Following a three-week trial, a Houston-based firefighter was awarded $1.2 million after a jury found Cook Medical responsible for injuries that he suffered due to a malfunctioning vena cava (IVC) filter.
The filter in question is a small, wire device that is inserted into the inferior vena cava to catch blood clots before they can travel to the lungs. They are designed to prevent pulmonary embolisms in patients who are unable to use standard blood-thinning medications.
Jeff Pavlock, 35, received the Celect IVC filter in 2015. Subsequently, the filter tilted and migrated, and ultimately perforated his aorta and duodenum. His doctors made two attempts to remove the device. However, they were unsuccessful, as the filter was pressing against Pavlock’s spine and renal artery. He was then forced to undergo an open laparotomy to remove the filter from his body.

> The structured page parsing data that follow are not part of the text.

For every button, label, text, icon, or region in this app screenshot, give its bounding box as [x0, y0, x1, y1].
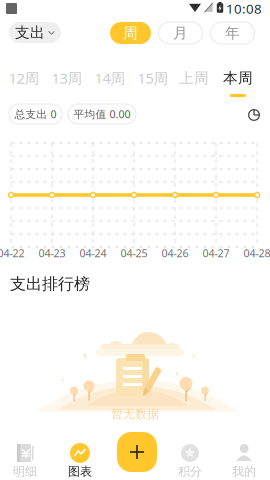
- button[interactable]: 月: [158, 22, 202, 44]
- staticText: 10:08: [226, 0, 262, 17]
- staticText: 我的: [232, 464, 256, 479]
- staticText: 13周: [52, 68, 82, 88]
- button[interactable]: 我的: [217, 428, 270, 480]
- staticText: 14周: [94, 68, 126, 88]
- staticText: 周: [123, 24, 138, 42]
- staticText: 04-26: [162, 246, 188, 260]
- button[interactable]: 积分: [163, 428, 217, 480]
- staticText: 12周: [8, 68, 40, 88]
- button[interactable]: 周: [110, 22, 151, 44]
- staticText: 暂无数据: [111, 407, 159, 421]
- staticText: 支出排行榜: [10, 274, 90, 294]
- staticText: 上周: [179, 69, 209, 87]
- staticText: 04-24: [80, 246, 106, 260]
- button[interactable]: 平均值 0.00: [68, 104, 136, 124]
- button[interactable]: 明细: [0, 428, 52, 480]
- button[interactable]: Add entry: [117, 432, 157, 472]
- staticText: 积分: [178, 464, 202, 479]
- staticText: 04-22: [0, 246, 24, 260]
- button[interactable]: Pie chart: [248, 109, 260, 121]
- button[interactable]: 上周: [173, 69, 215, 99]
- button[interactable]: 年: [210, 22, 254, 44]
- staticText: 本周: [223, 69, 253, 87]
- button[interactable]: 15周: [132, 69, 174, 99]
- staticText: 15周: [138, 68, 168, 88]
- staticText: 总支出 0: [14, 107, 56, 121]
- button[interactable]: 14周: [89, 69, 131, 99]
- staticText: 平均值 0.00: [74, 107, 130, 121]
- staticText: 04-27: [202, 246, 230, 260]
- staticText: 月: [173, 24, 188, 42]
- button[interactable]: 总支出 0: [9, 104, 62, 124]
- button[interactable]: 本周: [217, 69, 259, 99]
- staticText: 04-25: [120, 246, 148, 260]
- button[interactable]: 图表: [53, 428, 107, 480]
- button[interactable]: 12周: [3, 69, 45, 99]
- staticText: 明细: [13, 464, 37, 479]
- button[interactable]: 支出: [9, 22, 61, 43]
- staticText: 04-28: [244, 246, 270, 260]
- staticText: 年: [225, 24, 240, 42]
- staticText: 04-23: [38, 246, 66, 260]
- staticText: 图表: [68, 464, 92, 479]
- button[interactable]: 13周: [46, 69, 88, 99]
- staticText: 支出: [15, 24, 45, 42]
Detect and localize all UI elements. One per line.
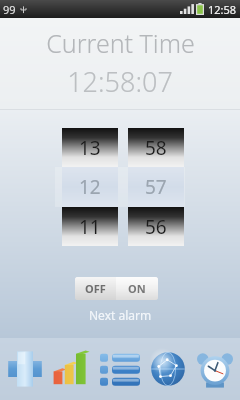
button[interactable]: Alarm clock [192,346,238,392]
staticText: 13 [79,135,101,161]
button[interactable]: OFF [75,277,158,300]
button[interactable]: 13 [62,128,118,246]
staticText: Next alarm [89,307,152,323]
staticText: 12:58 [208,2,237,17]
staticText: 12:58:07 [67,63,173,100]
button[interactable]: List [97,346,143,392]
button[interactable]: Statistics [49,346,95,392]
button[interactable]: Browser [145,346,191,392]
button[interactable]: Add [2,346,48,392]
staticText: 11 [79,214,101,240]
staticText: OFF [85,281,106,296]
staticText: 58 [145,135,167,161]
staticText: 99 [3,2,16,17]
staticText: ON [128,281,146,296]
staticText: 12 [79,174,101,200]
staticText: 57 [145,174,167,200]
staticText: Current Time [46,26,195,60]
button[interactable]: 58 [128,128,184,246]
staticText: 56 [145,214,167,240]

At the trial, Pavlock’s attorneys argued that Cook placed the Celect IVC on the market, even though the company was aware of its issues with perforations. The attorneys also pointed to independent research that linked the filter to a perforation rate greater than 79%. Additionally, the jury was shown a Cook Medical- sponsored study that the company presented to the FDA prior to the filter’s 510(k) clearance in 2008, which showed a zero percent perforation rate. The jury found that Cook failed to warn doctors and patients of the risks associated with the IVC filters.

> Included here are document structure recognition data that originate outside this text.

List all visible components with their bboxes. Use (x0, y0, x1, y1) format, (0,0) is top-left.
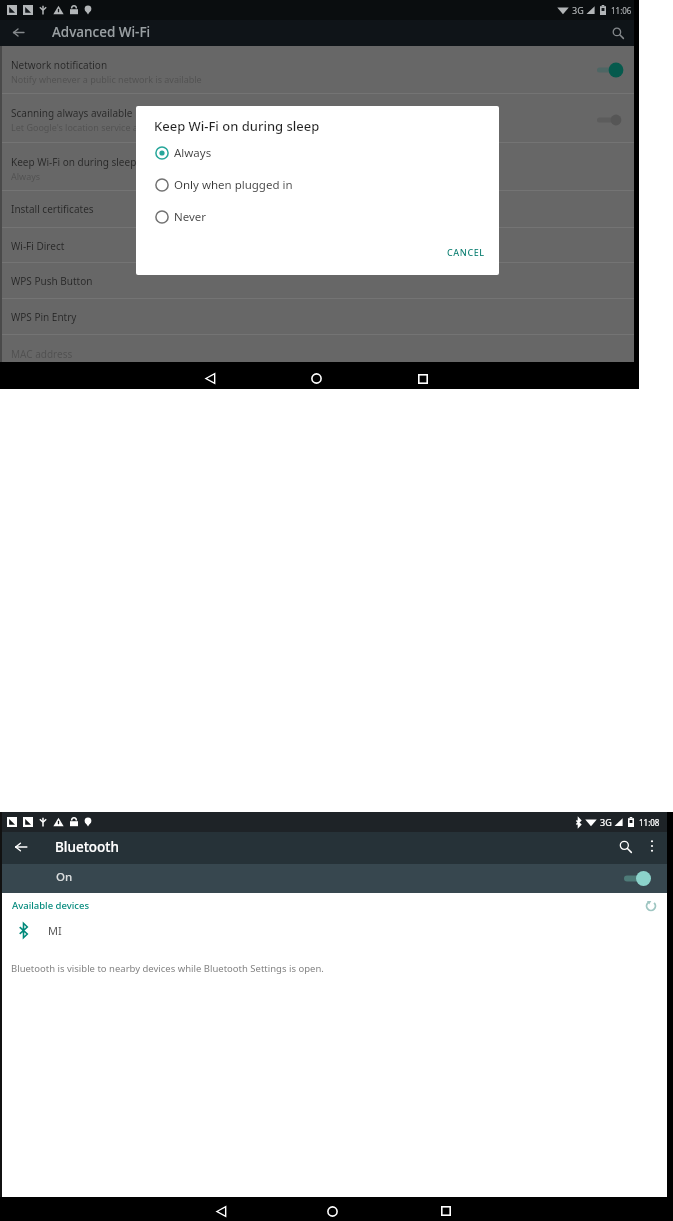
staticText: MAC address (11, 347, 73, 361)
staticText: Wi-Fi Direct (11, 239, 65, 253)
button: Keep Wi-Fi on during sleep (136, 106, 499, 275)
button[interactable]: Always (136, 137, 499, 169)
button[interactable]: On (0, 864, 667, 893)
staticText: Notify whenever a public network is avai… (11, 73, 202, 85)
staticText: 3G (572, 4, 584, 16)
staticText: Bluetooth is visible to nearby devices w… (11, 962, 324, 975)
button[interactable]: Never (136, 201, 499, 233)
staticText: Available devices (12, 899, 90, 912)
button[interactable]: More options (638, 832, 665, 860)
button[interactable]: Back (196, 365, 224, 392)
staticText: WPS Pin Entry (11, 310, 77, 324)
button[interactable]: Keep Wi-Fi on during sleep (0, 143, 639, 191)
staticText: Only when plugged in (174, 177, 293, 193)
staticText: WPS Push Button (11, 274, 93, 288)
button[interactable]: Install certificates (0, 191, 639, 228)
button[interactable]: Search (605, 20, 631, 45)
button[interactable]: Wi-Fi Direct (0, 228, 639, 263)
button[interactable]: MI (0, 917, 667, 943)
staticText: Never (174, 209, 207, 225)
staticText: On (56, 869, 73, 885)
button[interactable]: Home (302, 365, 330, 392)
button[interactable]: Only when plugged in (136, 169, 499, 201)
staticText: Always (174, 145, 212, 161)
staticText: 11:08 (639, 817, 660, 828)
staticText: Bluetooth (55, 838, 119, 856)
staticText: Keep Wi-Fi on during sleep (154, 117, 320, 135)
staticText: Always (11, 170, 41, 182)
button[interactable]: WPS Push Button (0, 263, 639, 299)
button[interactable]: Back (207, 1199, 235, 1221)
staticText: MI (48, 923, 62, 938)
staticText: Network notification (11, 58, 108, 72)
staticText: 3G (600, 816, 612, 828)
staticText: Scanning always available (11, 106, 133, 120)
button[interactable]: CANCEL (439, 240, 493, 264)
button[interactable]: Network notification (0, 46, 639, 94)
button[interactable]: Refresh (639, 894, 663, 918)
staticText: Keep Wi-Fi on during sleep (11, 155, 137, 169)
button[interactable]: WPS Pin Entry (0, 299, 639, 335)
staticText: Advanced Wi-Fi (52, 23, 151, 41)
button[interactable]: Scanning always available (0, 94, 639, 143)
staticText: 11:06 (611, 5, 632, 16)
staticText: Install certificates (11, 202, 94, 216)
button[interactable]: Recent apps (432, 1199, 460, 1221)
staticText: Let Google's location service and other … (11, 121, 219, 133)
button[interactable]: Navigate up (7, 833, 35, 861)
button[interactable]: Search (611, 832, 639, 860)
button[interactable]: Home (318, 1199, 346, 1221)
button[interactable]: MAC address (0, 335, 639, 362)
staticText: CANCEL (447, 246, 485, 258)
button[interactable]: Recent apps (409, 365, 437, 392)
button[interactable]: Navigate up (5, 20, 32, 45)
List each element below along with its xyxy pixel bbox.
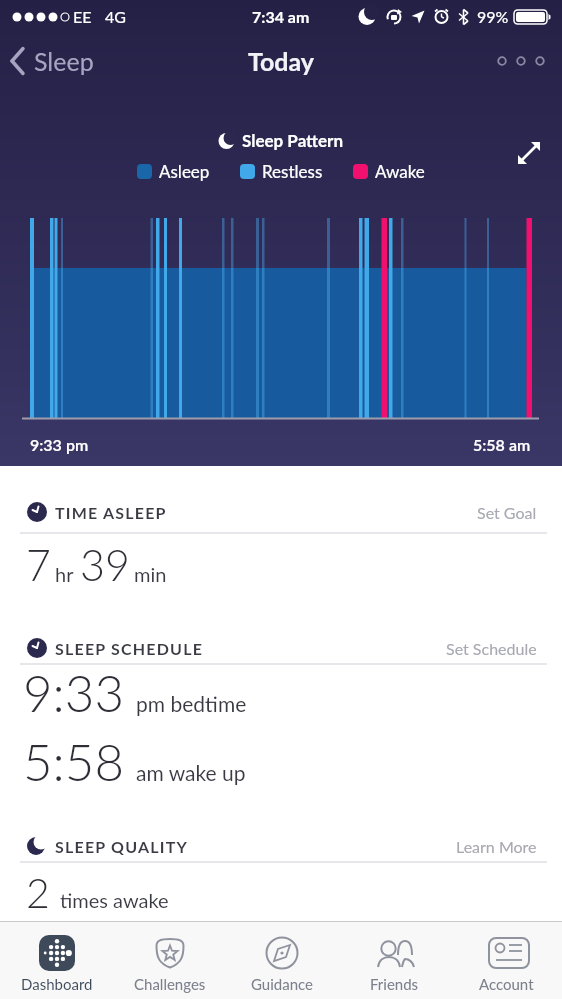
staticText: SLEEP QUALITY xyxy=(55,837,189,856)
staticText: Dashboard xyxy=(21,975,93,993)
staticText: 4G xyxy=(105,7,126,26)
staticText: 7:34 am xyxy=(252,7,310,26)
staticText: SLEEP SCHEDULE xyxy=(55,639,204,658)
button[interactable] xyxy=(497,55,545,67)
staticText: Guidance xyxy=(251,975,313,993)
button[interactable]: Guidance xyxy=(226,922,338,999)
staticText: Challenges xyxy=(134,975,206,993)
staticText: EE xyxy=(73,7,92,26)
staticText: Sleep Pattern xyxy=(242,130,344,150)
button[interactable]: Set Schedule xyxy=(446,639,537,658)
button[interactable]: Friends xyxy=(338,922,450,999)
staticText: 2 xyxy=(26,868,50,917)
staticText: min xyxy=(134,562,167,586)
button[interactable]: Account xyxy=(450,922,562,999)
button[interactable]: Dashboard xyxy=(0,922,113,999)
staticText: 39 xyxy=(80,539,130,591)
button[interactable] xyxy=(515,139,543,167)
staticText: TIME ASLEEP xyxy=(55,503,167,522)
staticText: pm bedtime xyxy=(136,691,247,716)
staticText: 99% xyxy=(477,7,509,26)
button[interactable]: Set Goal xyxy=(477,503,537,522)
staticText: Restless xyxy=(262,161,323,181)
staticText: Friends xyxy=(370,975,419,993)
button[interactable]: Learn More xyxy=(456,837,537,856)
staticText: times awake xyxy=(60,888,169,912)
staticText: 5:58 xyxy=(23,731,124,792)
staticText: Awake xyxy=(375,161,425,181)
staticText: Today xyxy=(248,46,315,76)
staticText: Sleep xyxy=(34,46,94,76)
staticText: Asleep xyxy=(159,161,210,181)
staticText: 9:33 pm xyxy=(30,435,89,454)
staticText: am wake up xyxy=(136,760,246,785)
staticText: 5:58 am xyxy=(473,435,531,454)
staticText: 7 xyxy=(26,539,51,591)
button[interactable]: Challenges xyxy=(113,922,226,999)
staticText: hr xyxy=(55,562,74,586)
staticText: Account xyxy=(479,975,534,993)
button[interactable]: Sleep xyxy=(10,46,94,76)
staticText: 9:33 xyxy=(23,662,124,723)
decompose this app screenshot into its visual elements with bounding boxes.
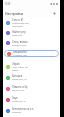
button[interactable]: Батарея	[3, 72, 60, 83]
staticText: 9:30	[5, 2, 11, 6]
staticText: Спец. возмо	[12, 40, 28, 44]
button[interactable]: Найти устр	[3, 28, 60, 38]
staticText: точка дост	[12, 25, 24, 28]
staticText: Память и Хр	[12, 85, 28, 89]
staticText: Заряд 82%, ос	[12, 78, 27, 81]
button[interactable]: Search	[52, 11, 57, 16]
button[interactable]: Память и Хр	[3, 83, 60, 94]
staticText: Занято 62%	[12, 89, 25, 92]
button[interactable]: Звук	[3, 94, 60, 105]
button[interactable]: Спец. возмо	[3, 38, 60, 48]
staticText: Звук	[12, 96, 18, 100]
staticText: Найти устр	[12, 30, 26, 34]
staticText: Средства для	[12, 44, 27, 47]
button[interactable]: Сеть и И	[3, 18, 60, 28]
staticText: Блокиро	[12, 111, 22, 114]
button[interactable]: Безопасность и к	[3, 105, 60, 116]
staticText: Мобильная сеть,	[12, 22, 30, 25]
staticText: Тема, обои, зас	[12, 66, 29, 69]
staticText: История, раз	[13, 54, 27, 57]
staticText: Сеть и И	[12, 18, 23, 22]
staticText: Экран	[12, 62, 20, 66]
button[interactable]: Уведомлен	[4, 50, 59, 57]
staticText: Bluetooth	[12, 34, 23, 37]
staticText: Батарея	[12, 74, 23, 78]
button[interactable]: Экран	[3, 61, 60, 72]
staticText: Громкость, в	[12, 100, 26, 103]
staticText: Уведомлен	[13, 50, 28, 54]
staticText: Настройки	[5, 11, 24, 16]
staticText: разме	[12, 69, 19, 72]
staticText: Безопасность и к	[12, 107, 34, 111]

In 2010, the U.S. Food and Drug Administration (“FDA”). reported that it had received over 900 adverse event reports involving retrievable IVC filters, including:
- 328 reports of filter migration;
- 145 reports of embolization;
- 70 reports of perforations; and
- 50 reports of filter fractures.
Four years later, the FDA issued a second alert, reminding healthcare providers to retrieve the temporary filters within 29 to 54 days after implantation in order to reduce the risk of patient harm. Further, an NBC news investigation linked IVC filters to 39 deaths. Thousands of others, including those listed above, have reported serious complications to the FDA.
This verdict makes the first such loss for the Indiana-based company, although it is currently facing over 8,000 similar IVC lawsuits throughout the country. Most of the 8,000 lawsuits are part of two federal multidistrict litigations, which combine similar lawsuits to move them more efficiently through the court systems. Pavlock’s lawsuit was not combined with any other case. Rather, he filed his lawsuit in Texas state court.
According to the Herald Times, Cook stated that it will appeal “on multiple grounds.” In a press release, Cook Medical stated: “We are disappointed in this outcome and do not believe this verdict is supported by the facts or the law. This one case does not change our position on continually defending this important, life-saving technology.”